Chastity’s heart had raced as he spoke those words.
It raced now an e
ntire day later, but she buried her guilt and worry. She had acted conscientiously and morally by telling the parish beadle she would raise the children. Taking them would have been legal, but for him, a corrupt church elder who sent them to the workhouse because she would not pay his wicked price.
All would be well, she reassured herself as they continued their trek toward Sunnyledge. No man, save one, knew what she had done, and that man, she would never see, again.
In time, clustered cottages gave way to sprawling farms. Grasslands, divided by dry stone walls, became hilly uplands. Hillocks grew forested; roads narrowed.
By the time the valley before them revealed the jaunty jumble of structures, requisite to bustling village life, dusk streaked the sky with lavender. “This is it,” Chastity said, her sense of destiny so intense, a frisson of alarm stepped on its heels. “Painswick.”
By virtue of the steep cobbled track descending into the village, the children gamboled headlong hand in hand, Luke laughing all the way.
Amid hawkers’ songs and hot, spicy scents, Chastity admired a bonnet placed in a shop window by a barrel-bellied, frockcoated merchant. “Two pounds, three?

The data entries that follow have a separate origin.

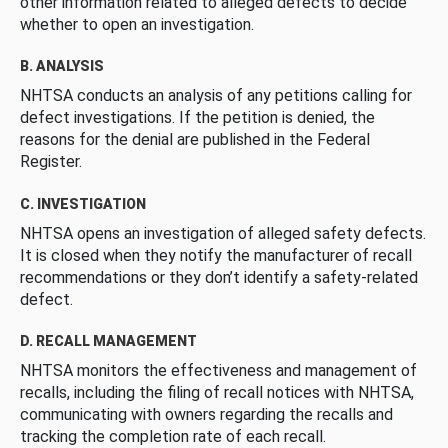
other information related to alleged defects to decide
whether to open an investigation.
B. ANALYSIS
NHTSA conducts an analysis of any petitions calling for
defect investigations. If the petition is denied, the
reasons for the denial are published in the Federal
Register.
C. INVESTIGATION
NHTSA opens an investigation of alleged safety defects.
It is closed when they notify the manufacturer of recall
recommendations or they don’t identify a safety-related
defect.
D. RECALL MANAGEMENT
NHTSA monitors the effectiveness and management of
recalls, including the filing of recall notices with NHTSA,
communicating with owners regarding the recalls and
tracking the completion rate of each recall.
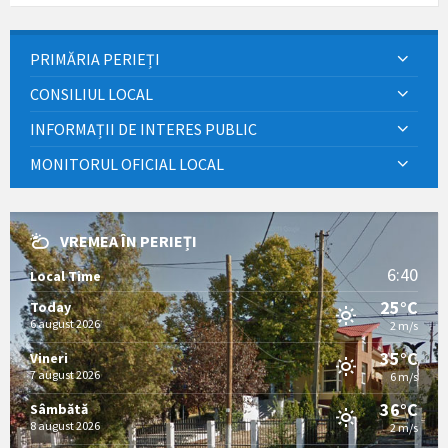
PRIMĂRIA PERIEȚI
CONSILIUL LOCAL
INFORMAȚII DE INTERES PUBLIC
MONITORUL OFICIAL LOCAL
VREMEA ÎN PERIEȚI
6:40
Local Time
25°C
Today
6 august 2026
2 m/s
35°C
Vineri
7 august 2026
6 m/s
36°C
Sâmbătă
8 august 2026
2 m/s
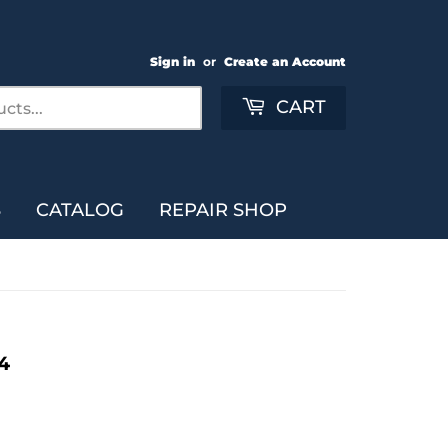
Sign in
or
Create an Account
Search
CART
S
CATALOG
REPAIR SHOP
4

That’s highway robbery,” she said.
Luke shifted the satchel that contained their clothes and William’s medical bag, and tugged at her sleeve. “I’m gonna buy that for you someday, Kitty.” As she bent to kiss his cheek, he ruffled her hair, freeing the powder she’d used to disguise and drear its chestnut hue.
After buying food and supplies, she bought her giggling band each a ha-penny pie and a peppermint stick for a thruppence. They ate while they watched village children roll misshapen hoops in the wheelwright’s dooryard.
Afterward, Chastity sought directions to Sunnyledge.
“Oh my, no,” said a buxom matron, all agog. “Not that Godforsaken place. It’s haunted, don’t’cha know. Many’s the night they’ve heard her pitiful wail, that lost soul searching for her missing babes. They died with her, some say, but their wee bodies were never buried.” She whispered the last part.